Nad dokumentem pracowano prawie dwa lata, przypomina gazeta. „Dzięki niemu kładziemy podwaliny pod dalsze kształtowanie współpracy wojskowej w Europie” – mówi minister obrony Kajsa Ollongren.

„Strategiczny Kompas” zakłada m.in. powołanie europejskich sił szybkiego reagowania liczących pięć tysięcy żołnierzy. „Będą one mogły szybko interweniować w sytuacji konfliktu na kontynencie” - informuje „De Telegraaf”.

Jak zauważa dziennik wypracowany dokument to kompromis między krajami UE. Duże kraje, takie jak Francja, Włochy i Hiszpania, chcą jak najszybciej doprowadzić do powstania „unii obronnej”.

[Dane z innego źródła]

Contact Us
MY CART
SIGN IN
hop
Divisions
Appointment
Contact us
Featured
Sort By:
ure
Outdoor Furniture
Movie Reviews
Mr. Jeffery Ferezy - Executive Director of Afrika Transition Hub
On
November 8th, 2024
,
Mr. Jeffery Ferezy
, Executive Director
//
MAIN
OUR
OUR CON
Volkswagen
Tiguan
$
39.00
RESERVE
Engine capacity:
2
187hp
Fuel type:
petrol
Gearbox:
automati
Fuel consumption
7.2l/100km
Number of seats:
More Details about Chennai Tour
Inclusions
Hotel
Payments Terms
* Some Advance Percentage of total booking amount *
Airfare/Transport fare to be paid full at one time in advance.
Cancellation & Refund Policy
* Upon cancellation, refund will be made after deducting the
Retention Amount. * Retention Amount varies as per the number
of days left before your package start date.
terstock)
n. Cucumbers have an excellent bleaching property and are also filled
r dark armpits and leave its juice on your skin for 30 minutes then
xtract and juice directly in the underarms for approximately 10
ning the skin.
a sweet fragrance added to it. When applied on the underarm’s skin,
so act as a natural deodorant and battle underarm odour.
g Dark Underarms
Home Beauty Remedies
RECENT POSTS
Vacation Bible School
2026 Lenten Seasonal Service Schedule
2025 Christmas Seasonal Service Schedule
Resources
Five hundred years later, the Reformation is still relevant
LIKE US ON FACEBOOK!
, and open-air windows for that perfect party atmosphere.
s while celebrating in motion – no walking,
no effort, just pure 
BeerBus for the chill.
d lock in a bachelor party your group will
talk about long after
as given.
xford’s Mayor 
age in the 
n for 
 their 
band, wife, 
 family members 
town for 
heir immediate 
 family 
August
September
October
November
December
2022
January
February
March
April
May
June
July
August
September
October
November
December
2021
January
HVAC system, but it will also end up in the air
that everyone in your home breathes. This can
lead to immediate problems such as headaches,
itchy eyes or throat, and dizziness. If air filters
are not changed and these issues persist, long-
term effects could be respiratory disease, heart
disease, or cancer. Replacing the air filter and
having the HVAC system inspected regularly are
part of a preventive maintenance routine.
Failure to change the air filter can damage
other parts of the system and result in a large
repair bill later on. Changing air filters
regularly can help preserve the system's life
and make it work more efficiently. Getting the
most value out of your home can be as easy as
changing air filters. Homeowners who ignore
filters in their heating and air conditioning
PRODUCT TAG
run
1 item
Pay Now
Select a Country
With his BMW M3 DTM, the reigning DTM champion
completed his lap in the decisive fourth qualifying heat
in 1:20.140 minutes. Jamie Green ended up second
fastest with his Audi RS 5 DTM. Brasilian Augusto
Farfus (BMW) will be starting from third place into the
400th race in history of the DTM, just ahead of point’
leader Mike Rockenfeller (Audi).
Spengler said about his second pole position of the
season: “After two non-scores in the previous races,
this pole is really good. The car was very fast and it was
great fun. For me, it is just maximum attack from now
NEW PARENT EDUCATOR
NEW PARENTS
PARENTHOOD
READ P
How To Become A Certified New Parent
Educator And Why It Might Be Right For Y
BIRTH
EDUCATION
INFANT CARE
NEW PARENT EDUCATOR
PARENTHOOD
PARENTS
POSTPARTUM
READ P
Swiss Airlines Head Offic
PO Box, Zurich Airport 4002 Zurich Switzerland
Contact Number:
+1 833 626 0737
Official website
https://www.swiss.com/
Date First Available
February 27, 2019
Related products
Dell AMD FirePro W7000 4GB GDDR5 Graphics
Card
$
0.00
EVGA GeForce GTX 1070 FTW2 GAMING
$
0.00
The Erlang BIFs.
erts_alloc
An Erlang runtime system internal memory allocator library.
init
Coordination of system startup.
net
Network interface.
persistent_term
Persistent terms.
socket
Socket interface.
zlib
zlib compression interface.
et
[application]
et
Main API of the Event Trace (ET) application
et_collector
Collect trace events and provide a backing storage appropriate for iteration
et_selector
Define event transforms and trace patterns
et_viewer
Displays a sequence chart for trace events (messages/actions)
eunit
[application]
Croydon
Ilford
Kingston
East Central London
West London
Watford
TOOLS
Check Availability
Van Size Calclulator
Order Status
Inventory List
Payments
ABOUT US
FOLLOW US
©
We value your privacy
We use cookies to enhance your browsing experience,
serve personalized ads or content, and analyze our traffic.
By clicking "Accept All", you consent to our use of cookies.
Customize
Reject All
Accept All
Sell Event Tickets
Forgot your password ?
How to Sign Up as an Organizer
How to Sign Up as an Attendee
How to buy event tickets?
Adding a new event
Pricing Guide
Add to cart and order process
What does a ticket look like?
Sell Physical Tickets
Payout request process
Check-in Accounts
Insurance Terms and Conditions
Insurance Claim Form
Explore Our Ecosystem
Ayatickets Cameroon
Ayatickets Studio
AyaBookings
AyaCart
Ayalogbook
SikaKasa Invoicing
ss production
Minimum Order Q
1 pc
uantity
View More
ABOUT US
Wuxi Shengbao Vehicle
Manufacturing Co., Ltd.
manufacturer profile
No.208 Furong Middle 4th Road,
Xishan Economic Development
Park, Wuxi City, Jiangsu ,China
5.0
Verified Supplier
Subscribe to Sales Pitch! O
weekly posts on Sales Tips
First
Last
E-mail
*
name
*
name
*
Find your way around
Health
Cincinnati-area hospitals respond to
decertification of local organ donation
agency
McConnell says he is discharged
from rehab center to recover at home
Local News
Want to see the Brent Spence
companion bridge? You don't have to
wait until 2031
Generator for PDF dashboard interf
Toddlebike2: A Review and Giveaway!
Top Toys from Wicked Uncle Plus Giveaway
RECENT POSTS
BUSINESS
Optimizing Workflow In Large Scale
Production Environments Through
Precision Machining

„Mniejsze kraje, zwłaszcza w Europie Wschodniej, są niezdecydowane. Czują się chronione przez NATO – zwłaszcza Amerykę i raczej nie chcą zamienić tej ochrony na europejską armię” – czytamy w gazecie.

Reklama

Źródła „De Telegraaf” w holenderskim rządzie wskazują, że Niderlandy wybierają środkową drogę. Nie chcą osłabiać NATO, ale jednocześnie Hadze zależy na tym, aby kraje członkowskie UE potrafiły działać w sytuacji konfliktów regionalnych.

„Niderlandy nie chcą jednak, aby inne kraje mogły decydować, gdzie rozmieszczani są holenderscy żołnierze lub sprzęt” – twierdzi informator gazety.

„Problem polega na tym, że państwa UE w ciągu ostatnich trzydziestu lat prawie nie inwestowały w obronę” – mówi dziennikowi Lotje Boswinkel z Haskiego Centrum Studiów Strategicznych (HCSS) i dodaje, że Europa potrzebuje co najmniej 10 lat aby uniezależnić się militarnie od USA.